My favorite biography is Stefan Zweig’s masterpiece Marie Antoinette. Already as a boy, Zweig became fascinated by the Hapsburg princess who was married to King Louis XVI of France in a political gambit to unite the two great Catholic monarchies of Europe.
With great affection, Zweig portrays Antoinette as a young and naive girl who has no idea what awaits her at the French court. At the French frontier, she is stripped completely naked and deprived of everything—including her beloved pug—from her life as an Austrian girl to prepare her for becoming an entirely French woman and queen.
It’s only after the Revolution gets underway that her character really starts to develop. After she is arrested and her husband is guillotined, she is subjected to shocking abuse and humiliation at the hands of her captors. In the final scene, she is trundled through Paris to the Place de la Concorde—mocked the entire ride—where she mounts the scaffold and places her neck in the guillotine. After the blade falls, her severed head is raised to the screaming jubilation of the crowd. And yet, even at the time, many noticed that she behaved with composure befitting a royal from one of the oldest houses in Europe. Her dignity contrasted with the atavism and bloodlust of the mob.
I was reminded of Antoinette when I saw the New Yorker’s mock review, “Me, Lania”: A First Lady’s Memoir” in its August 5, 2024 edition. In our era of humbug faux piety about women in which few if any men are at liberty to write frankly about them, New Yorker writers have made a notable exception when it comes to penning nasty pieces about Melania Trump.

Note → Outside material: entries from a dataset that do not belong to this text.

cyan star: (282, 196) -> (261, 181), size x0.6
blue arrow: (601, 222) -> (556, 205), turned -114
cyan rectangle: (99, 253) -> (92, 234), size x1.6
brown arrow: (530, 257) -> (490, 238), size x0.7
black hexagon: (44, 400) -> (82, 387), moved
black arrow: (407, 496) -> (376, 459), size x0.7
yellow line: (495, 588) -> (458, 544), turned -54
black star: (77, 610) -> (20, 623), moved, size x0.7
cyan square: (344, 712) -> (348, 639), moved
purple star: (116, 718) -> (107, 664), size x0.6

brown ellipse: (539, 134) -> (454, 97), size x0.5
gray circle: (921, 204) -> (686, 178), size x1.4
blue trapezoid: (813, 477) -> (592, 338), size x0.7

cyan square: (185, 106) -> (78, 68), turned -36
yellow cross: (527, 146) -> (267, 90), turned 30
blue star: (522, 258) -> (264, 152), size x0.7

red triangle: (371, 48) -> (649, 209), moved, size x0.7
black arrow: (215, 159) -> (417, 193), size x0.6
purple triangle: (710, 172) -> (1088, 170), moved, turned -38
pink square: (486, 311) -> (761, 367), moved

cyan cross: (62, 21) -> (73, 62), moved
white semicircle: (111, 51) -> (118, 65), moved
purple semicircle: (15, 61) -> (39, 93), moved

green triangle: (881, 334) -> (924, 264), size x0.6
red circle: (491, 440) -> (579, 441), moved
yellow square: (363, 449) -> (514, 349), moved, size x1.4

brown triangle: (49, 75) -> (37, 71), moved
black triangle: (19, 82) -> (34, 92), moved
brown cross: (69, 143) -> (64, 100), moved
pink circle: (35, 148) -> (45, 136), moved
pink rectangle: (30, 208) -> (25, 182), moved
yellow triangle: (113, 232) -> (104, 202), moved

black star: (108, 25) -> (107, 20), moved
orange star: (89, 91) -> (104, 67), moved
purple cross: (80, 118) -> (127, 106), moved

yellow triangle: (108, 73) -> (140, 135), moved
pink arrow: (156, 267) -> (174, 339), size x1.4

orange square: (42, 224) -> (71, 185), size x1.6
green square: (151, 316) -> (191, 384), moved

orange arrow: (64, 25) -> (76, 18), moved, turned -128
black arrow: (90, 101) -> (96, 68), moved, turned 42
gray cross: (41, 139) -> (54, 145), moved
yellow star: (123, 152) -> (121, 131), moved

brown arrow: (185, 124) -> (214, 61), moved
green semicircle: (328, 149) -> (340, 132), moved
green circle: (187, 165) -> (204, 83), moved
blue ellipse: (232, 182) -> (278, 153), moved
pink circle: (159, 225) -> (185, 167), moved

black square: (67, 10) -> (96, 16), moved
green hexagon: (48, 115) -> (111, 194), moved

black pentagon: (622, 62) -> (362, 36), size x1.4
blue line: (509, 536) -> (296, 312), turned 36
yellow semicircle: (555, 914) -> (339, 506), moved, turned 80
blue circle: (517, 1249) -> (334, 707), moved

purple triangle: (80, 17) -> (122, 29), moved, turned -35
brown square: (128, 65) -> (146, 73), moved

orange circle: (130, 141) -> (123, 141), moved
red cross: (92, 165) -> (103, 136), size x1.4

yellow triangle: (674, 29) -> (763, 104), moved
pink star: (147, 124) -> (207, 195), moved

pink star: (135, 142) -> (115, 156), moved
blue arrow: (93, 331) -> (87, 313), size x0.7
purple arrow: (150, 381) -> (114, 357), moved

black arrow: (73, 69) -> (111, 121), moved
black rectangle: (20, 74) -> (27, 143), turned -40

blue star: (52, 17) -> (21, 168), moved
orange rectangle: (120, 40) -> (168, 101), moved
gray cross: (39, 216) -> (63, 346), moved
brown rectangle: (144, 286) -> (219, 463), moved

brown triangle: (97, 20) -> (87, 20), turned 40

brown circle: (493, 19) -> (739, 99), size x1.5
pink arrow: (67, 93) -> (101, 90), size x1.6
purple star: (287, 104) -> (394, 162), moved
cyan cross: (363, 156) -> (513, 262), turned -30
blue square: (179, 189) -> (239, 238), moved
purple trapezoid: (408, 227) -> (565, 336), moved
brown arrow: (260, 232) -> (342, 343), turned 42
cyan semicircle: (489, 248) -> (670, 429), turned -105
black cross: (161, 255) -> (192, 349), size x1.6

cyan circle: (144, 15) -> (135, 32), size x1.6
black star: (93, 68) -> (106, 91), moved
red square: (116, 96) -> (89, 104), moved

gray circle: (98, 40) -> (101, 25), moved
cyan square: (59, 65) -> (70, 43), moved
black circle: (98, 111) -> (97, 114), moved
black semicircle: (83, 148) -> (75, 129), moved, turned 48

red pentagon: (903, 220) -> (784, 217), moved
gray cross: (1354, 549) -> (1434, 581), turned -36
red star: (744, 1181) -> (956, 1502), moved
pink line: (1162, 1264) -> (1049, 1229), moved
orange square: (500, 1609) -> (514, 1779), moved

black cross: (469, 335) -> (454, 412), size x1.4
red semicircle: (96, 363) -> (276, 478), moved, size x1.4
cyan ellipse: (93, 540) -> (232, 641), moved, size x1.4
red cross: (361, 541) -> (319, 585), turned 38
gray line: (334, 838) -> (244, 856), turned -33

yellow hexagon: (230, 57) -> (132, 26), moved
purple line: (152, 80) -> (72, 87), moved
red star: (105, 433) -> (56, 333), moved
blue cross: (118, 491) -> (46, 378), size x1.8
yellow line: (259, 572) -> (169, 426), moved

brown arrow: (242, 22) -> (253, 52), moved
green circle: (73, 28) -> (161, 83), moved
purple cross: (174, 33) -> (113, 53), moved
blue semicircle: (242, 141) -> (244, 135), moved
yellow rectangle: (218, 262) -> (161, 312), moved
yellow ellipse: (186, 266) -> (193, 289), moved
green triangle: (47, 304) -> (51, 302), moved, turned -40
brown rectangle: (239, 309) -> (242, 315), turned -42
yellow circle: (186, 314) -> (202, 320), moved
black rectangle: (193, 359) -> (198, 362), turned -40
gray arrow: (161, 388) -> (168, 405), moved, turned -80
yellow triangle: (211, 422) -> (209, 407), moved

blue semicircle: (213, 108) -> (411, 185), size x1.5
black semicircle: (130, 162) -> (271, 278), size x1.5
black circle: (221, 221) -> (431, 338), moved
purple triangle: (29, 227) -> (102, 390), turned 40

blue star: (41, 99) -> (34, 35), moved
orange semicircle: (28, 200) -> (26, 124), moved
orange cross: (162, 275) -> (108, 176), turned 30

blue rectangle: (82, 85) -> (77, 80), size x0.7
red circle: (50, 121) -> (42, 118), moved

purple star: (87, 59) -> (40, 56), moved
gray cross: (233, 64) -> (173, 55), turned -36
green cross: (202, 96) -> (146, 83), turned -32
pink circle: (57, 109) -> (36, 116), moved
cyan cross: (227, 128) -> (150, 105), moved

The author of the purportedly humorous “Me, Lania” piece scarcely conceals his contempt for the woman—contempt that verges on outright hatred.
As is usually the case when I read this kind of trash penned by a privileged chickenshit writer, the mocking review inspired me learn something about Melania’s memoir. Though I haven’t yet had the chance to read it, I have corresponded with the publisher—Tony Lyons at Skyhorse—who characterizes it as a frank account of Melania’s odyssey from the small-town Slovenia of her birth to New York, and ultimately to becoming the first foreign born First Lady.
I have sympathy for ex-pats, having been one for much of my life. I left my native United States in 1996 and settled in Vienna, Austria. Melania, who is exactly my age, was born in Novo Mesto, Slovenia, about 250 miles south of Vienna. Also in the year 1996, she moved to New York to seek her fortune as a fashion model. Two years later she met the real estate developer, Donald Trump, who was 52 at the time.
While the New Yorker mock review characterizes the older Donald Trump as looking like “rotten produce” at this time, in fact the tall and still slender man cut a dashing albeit garish figure, as was showcased in the following illustration from a Vanity Fair feature one year after Melania met him.
To be sure, this was over a decade before Trump was elected president, at which time the New York press that had previously liked him—or at least only made gentle fun of him—suddenly discovered that he is a monster.
According to Mr. Lyons, Melania tells of her Slovenian childhood and her journey into high fashion in Europe and New York. She colorfully relates the story of meeting Donald Trump and the fun and exciting time he showed her during his courtship. She then offers candid accounts of motherhood, her life as First Lady, and her advocacy work for various causes.
Like Marie Antoinette in her day, Melania Trump has, since 2016, often been the subject of mocking derision by the press. Like Antoinette, she has responded to this scorn with quiet dignity. I look forward to reading her memoir, both out of curiosity and as an act of defiance against all of Melania’s rude detractors. Please consider pre-ordering a copy so that we can make it a bestseller to the chagrin of the weenies at the New Yorker.
A beautiful, in many ways, First Lady. She is a role model for all ladies. The disrespect shown to her from this once great country is sickening. I pray God Blesses America and with The Trump's and JD Vance we get back on track.
Attacking someone's marriage partner is not legitimate journalism by any standards, just as attacking someone's birth family is off limits. Though it is true that the American "first lady" i.e. president's wife--has occupied a special place in the minds of most Americans....a lot of this pertaining to the decorating choices that are made in regards to the White House etc. This subject is petty and verges on the idiotic. My personal impression of Melania was she is elegant as well as intelligent. How can these be negative qualities? I find it sad that those with any influence could stoop to such a crass level of personal defamation. Have they no shame?